Roots and Weeds

Angela Merici was a radical. Radical here doesn’t have to do with how far to the right or left of centre you are. Radical has to do with depth. Radical comes from roots. Angela was rooted. Where was she rooted? In love, of course. She was blessed, as we all are blessed by the words shared with the early Christians:

May your lives be rooted in love. I pray that you may have your roots and foundation in love, so that you together with all God’s people, may have the power to understand how broad and long, how high and deep is Christ’s love. Keep your roots deep in Christ. Build your lives on him and become stronger in your faith as you were taught. And be filled with thanksgiving.

There are many different kinds of root: fibrous, adventitious, rhizomes, prop roots – but Angela can best be described as a tap root – those long conical roots that sink deep into the earth. Carrots and parsnips are tap roots. And many forms of weeds and wildflowers have tap roots. Weed is a rather subjective term. What some call weeds, others call glories. As one person said – a weed is a plant that has mastered every survival skill except learning to grow in rows. What a fitting description of Angela, and of the many women who followed her!

Weeds are more important and more valuable than we might think. Dandelions, goldenrod, milkweed, purslane, clover and chicory to name a few, have many important functions. Many so called weeds have healing properties. Those long taproots break up hard soil and bring nutrients from deep down benefiting plants with weaker or shallower roots without competing with them. They fix nitrogen in the soil which enriches it for other plants.

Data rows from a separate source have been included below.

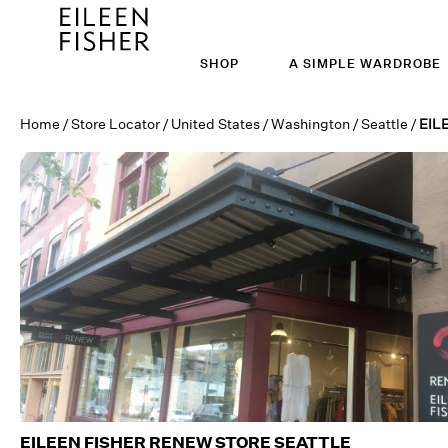
SHOP
A SIMPLE WARDROBE
Home
/
Store Locator
/
United States
/
Washington
/
Seattle
/
EIL
EILEEN FISHER RENEW STORE
SEATTLE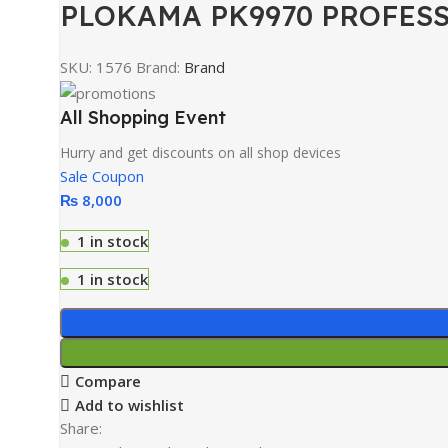
PLOKAMA PK9970 PROFESS
SKU:
1576
Brand:
Brand
All Shopping Event
Hurry and get discounts on all shop devices
Sale Coupon
₨
8,000
1 in stock
1 in stock
Compare
Add to wishlist
Share: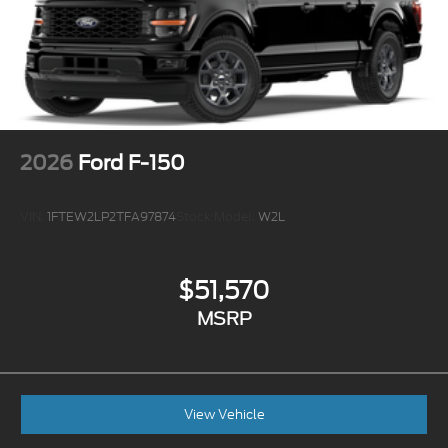
2026
Ford F-150
VIN:
1FTEW2LP2TFA97874
Stock:
Model:
W2L
$51,570
MSRP
View Vehicle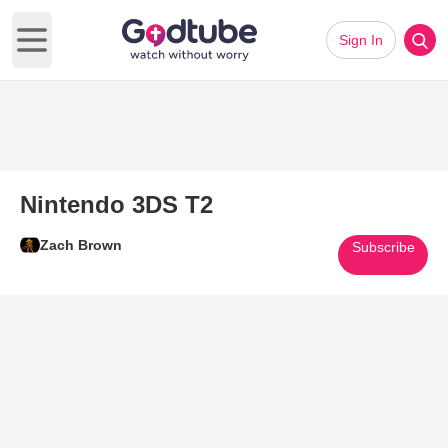
Sign In
Open main menu
Nintendo 3DS T2
Zach Brown
Subscribe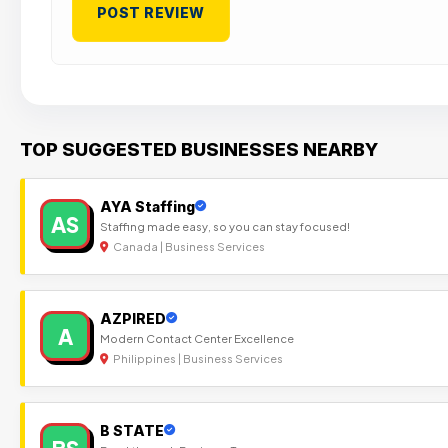
TOP SUGGESTED BUSINESSES NEARBY
AYA Staffing
AS
Staffing made easy, so you can stay focused!
Canada | Business Services
AZPIRED
A
Modern Contact Center Excellence
Philippines | Business Services
B STATE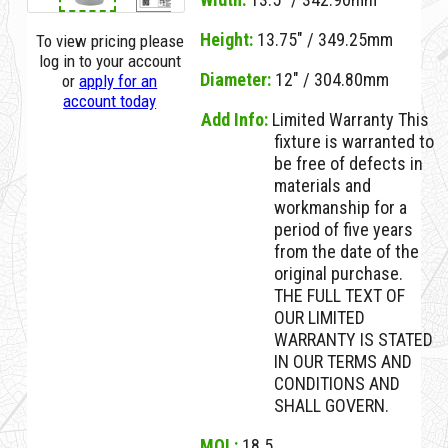
Height:
13.75" / 349.25mm
To view pricing please
log in to your account
Diameter:
12" / 304.80mm
or
apply for an
account today
Add Info:
Limited Warranty This
fixture is warranted to
be free of defects in
materials and
workmanship for a
period of five years
from the date of the
original purchase.
THE FULL TEXT OF
OUR LIMITED
WARRANTY IS STATED
IN OUR TERMS AND
CONDITIONS AND
SHALL GOVERN.
MOL:
18.5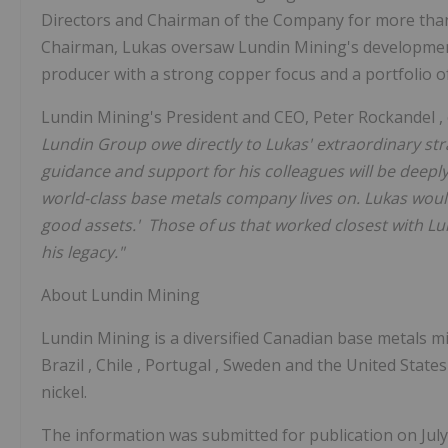
Directors and Chairman of the Company for more than
Chairman, Lukas oversaw Lundin Mining's development
producer with a strong copper focus and a portfolio of
Lundin Mining's President and CEO,
Peter Rockandel
Lundin Group owe directly to Lukas' extraordinary stra
guidance and support for his colleagues will be deeply
world-class base metals company lives on. Lukas woul
good assets.' Those of us that worked closest with Lu
his legacy."
About Lundin Mining
Lundin Mining is a diversified Canadian base metals 
Brazil
,
Chile
,
Portugal
,
Sweden
and
the United State
nickel.
The information was submitted for publication on
Jul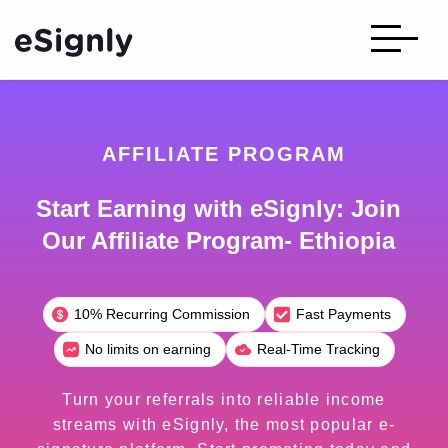
AFFILIATE PROGRAM
Start Earning with eSignly: Join
Our Affiliate Program- Ethiopia
10% Recurring Commission
Fast Payments
No limits on earning
Real-Time Tracking
Turn your referrals into reliable income
streams with eSignly, the most popular e-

And they are companion plants making it easier for many edible plants to flourish.

Perhaps it is a good time to reflect on how ‘rooted’ we are, how like weeds we are. How did Angela get to be so rooted? Angela paid attention to her world. She looked at her surroundings with a loving gaze. In her daily life she was touched by the beauty and suffering all around her. Her experiences brought her to a deep sense of gratitude and a passionate sense of mission. It is a challenge sometimes for us to slow down enough to notice the blessings and needs that surround us. Just as she observed and responded to the needs of her time, we are challenged to do the same.



"Live in harmony, united together in one heart and one will."